▸ ACTIVITY
Taking the line that contains "something found and" as the first and the final line of the records as the last, write out every line between them exactly, ends included, and nothing else.

▸ Stored records
#####

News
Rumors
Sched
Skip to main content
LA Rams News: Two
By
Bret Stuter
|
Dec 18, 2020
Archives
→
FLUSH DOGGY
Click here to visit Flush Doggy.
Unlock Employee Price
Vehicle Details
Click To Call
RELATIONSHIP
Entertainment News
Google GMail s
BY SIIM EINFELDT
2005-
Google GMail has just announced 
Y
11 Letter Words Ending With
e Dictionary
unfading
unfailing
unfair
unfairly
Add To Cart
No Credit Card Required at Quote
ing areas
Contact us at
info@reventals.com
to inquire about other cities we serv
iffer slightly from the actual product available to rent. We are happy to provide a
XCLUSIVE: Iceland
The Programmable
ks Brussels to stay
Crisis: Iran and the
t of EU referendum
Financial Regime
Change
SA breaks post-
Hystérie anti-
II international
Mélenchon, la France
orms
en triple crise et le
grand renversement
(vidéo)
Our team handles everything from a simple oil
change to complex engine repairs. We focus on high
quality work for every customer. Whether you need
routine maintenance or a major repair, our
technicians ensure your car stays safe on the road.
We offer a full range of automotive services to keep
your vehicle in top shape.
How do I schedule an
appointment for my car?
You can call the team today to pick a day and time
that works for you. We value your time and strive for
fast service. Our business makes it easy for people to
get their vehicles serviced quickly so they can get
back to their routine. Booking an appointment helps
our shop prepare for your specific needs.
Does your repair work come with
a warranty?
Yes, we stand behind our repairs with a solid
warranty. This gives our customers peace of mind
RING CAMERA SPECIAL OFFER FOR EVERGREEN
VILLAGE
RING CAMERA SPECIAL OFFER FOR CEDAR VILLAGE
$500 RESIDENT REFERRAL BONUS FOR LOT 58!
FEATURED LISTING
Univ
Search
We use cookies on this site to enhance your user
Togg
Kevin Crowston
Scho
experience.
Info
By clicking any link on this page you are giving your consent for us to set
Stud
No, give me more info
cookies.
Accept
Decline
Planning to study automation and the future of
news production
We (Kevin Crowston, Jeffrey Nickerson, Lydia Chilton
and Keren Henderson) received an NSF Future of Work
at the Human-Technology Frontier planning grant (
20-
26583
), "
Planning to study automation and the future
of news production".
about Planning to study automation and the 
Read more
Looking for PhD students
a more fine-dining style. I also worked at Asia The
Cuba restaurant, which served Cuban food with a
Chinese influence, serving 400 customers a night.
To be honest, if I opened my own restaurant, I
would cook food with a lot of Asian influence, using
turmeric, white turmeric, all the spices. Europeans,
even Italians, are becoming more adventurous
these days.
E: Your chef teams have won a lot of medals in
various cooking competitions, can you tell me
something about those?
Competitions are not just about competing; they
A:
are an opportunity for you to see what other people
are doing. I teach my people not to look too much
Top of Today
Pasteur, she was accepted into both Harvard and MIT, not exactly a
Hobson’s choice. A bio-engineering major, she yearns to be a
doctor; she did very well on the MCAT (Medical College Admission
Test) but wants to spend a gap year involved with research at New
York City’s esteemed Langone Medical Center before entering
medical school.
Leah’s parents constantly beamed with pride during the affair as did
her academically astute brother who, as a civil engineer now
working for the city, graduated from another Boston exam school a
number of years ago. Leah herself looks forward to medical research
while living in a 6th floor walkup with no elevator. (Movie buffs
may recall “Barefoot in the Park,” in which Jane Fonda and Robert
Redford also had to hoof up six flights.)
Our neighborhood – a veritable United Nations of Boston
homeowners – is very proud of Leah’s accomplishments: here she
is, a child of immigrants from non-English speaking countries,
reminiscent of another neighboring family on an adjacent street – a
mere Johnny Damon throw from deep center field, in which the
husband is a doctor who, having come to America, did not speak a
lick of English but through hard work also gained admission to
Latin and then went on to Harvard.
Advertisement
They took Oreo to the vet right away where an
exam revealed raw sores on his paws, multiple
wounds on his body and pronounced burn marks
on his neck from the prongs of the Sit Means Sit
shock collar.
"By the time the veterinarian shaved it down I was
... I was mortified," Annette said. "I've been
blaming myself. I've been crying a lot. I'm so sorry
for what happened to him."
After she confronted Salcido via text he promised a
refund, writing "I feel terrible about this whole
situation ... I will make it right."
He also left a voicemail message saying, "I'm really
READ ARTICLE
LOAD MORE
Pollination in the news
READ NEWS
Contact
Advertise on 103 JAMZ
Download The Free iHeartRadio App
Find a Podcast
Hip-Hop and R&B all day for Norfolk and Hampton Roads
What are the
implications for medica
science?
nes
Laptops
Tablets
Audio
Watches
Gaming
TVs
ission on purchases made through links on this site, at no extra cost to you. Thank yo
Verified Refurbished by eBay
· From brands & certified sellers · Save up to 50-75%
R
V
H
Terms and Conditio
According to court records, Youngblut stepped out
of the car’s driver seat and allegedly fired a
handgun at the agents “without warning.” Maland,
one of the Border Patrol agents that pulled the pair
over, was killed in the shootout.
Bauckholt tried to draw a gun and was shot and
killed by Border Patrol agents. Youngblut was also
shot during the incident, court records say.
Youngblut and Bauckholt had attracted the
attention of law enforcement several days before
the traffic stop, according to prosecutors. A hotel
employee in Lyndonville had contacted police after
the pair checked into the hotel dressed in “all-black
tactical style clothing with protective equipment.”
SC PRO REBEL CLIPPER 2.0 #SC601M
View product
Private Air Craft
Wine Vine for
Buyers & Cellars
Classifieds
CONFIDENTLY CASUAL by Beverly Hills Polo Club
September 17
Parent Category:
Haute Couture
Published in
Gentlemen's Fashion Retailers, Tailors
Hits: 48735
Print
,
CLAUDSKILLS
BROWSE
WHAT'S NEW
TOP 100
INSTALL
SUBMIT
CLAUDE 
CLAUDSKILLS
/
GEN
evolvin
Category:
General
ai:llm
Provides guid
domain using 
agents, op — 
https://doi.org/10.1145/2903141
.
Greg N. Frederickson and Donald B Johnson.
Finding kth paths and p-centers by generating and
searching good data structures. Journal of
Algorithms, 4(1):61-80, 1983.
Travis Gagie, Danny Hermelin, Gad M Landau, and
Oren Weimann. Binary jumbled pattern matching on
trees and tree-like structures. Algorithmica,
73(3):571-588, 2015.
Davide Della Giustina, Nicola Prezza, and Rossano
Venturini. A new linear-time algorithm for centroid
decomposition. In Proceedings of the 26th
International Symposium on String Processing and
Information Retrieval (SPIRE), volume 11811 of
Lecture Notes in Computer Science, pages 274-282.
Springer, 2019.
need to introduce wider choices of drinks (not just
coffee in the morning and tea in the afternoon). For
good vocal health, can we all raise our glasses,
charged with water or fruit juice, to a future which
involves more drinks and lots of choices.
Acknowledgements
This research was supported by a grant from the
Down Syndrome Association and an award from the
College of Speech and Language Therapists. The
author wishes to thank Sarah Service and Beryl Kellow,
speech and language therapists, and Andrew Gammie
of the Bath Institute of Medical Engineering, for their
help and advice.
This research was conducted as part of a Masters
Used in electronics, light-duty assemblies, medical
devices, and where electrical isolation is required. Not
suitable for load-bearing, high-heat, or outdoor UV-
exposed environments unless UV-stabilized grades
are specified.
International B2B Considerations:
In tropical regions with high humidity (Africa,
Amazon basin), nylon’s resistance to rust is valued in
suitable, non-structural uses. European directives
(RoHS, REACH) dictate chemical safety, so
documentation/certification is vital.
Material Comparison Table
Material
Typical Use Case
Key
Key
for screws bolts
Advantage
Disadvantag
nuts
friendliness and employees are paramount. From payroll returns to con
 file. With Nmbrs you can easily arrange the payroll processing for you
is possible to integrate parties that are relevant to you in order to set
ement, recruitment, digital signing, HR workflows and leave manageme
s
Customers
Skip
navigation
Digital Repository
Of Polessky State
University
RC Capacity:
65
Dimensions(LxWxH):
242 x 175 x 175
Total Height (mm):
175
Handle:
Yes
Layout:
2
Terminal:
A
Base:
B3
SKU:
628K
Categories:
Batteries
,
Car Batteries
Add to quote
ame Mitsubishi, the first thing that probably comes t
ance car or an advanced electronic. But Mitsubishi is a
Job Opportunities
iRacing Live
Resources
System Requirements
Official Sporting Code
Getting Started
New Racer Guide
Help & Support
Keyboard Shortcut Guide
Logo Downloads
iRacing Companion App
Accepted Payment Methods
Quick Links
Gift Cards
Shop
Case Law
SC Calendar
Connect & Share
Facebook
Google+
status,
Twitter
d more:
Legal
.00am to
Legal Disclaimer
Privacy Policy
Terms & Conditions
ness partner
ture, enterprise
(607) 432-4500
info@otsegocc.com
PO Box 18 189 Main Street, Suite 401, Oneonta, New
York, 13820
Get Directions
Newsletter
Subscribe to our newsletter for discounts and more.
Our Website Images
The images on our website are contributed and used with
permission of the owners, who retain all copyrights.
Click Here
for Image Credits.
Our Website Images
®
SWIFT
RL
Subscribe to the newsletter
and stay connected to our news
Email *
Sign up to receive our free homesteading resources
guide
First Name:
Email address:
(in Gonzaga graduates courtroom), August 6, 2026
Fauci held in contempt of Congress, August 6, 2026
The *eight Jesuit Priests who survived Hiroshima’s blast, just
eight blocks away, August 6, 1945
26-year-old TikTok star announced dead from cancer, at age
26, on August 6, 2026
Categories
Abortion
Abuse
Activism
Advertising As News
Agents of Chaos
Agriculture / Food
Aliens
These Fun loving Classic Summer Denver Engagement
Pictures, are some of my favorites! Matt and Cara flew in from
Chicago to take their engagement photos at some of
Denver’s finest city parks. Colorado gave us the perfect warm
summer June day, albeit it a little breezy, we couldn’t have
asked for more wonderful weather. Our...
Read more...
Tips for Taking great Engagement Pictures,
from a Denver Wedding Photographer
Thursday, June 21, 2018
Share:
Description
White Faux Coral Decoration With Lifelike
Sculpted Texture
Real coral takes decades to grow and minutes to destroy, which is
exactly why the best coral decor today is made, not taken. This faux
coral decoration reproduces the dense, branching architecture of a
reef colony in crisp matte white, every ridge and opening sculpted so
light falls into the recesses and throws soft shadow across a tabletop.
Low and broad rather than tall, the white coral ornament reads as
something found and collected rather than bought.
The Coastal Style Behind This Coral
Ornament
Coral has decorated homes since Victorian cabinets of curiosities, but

#####

▸ PROBLEM SOLUTION
something found and collected rather than bought.
The Coastal Style Behind This Coral
Ornament
Coral has decorated homes since Victorian cabinets of curiosities, but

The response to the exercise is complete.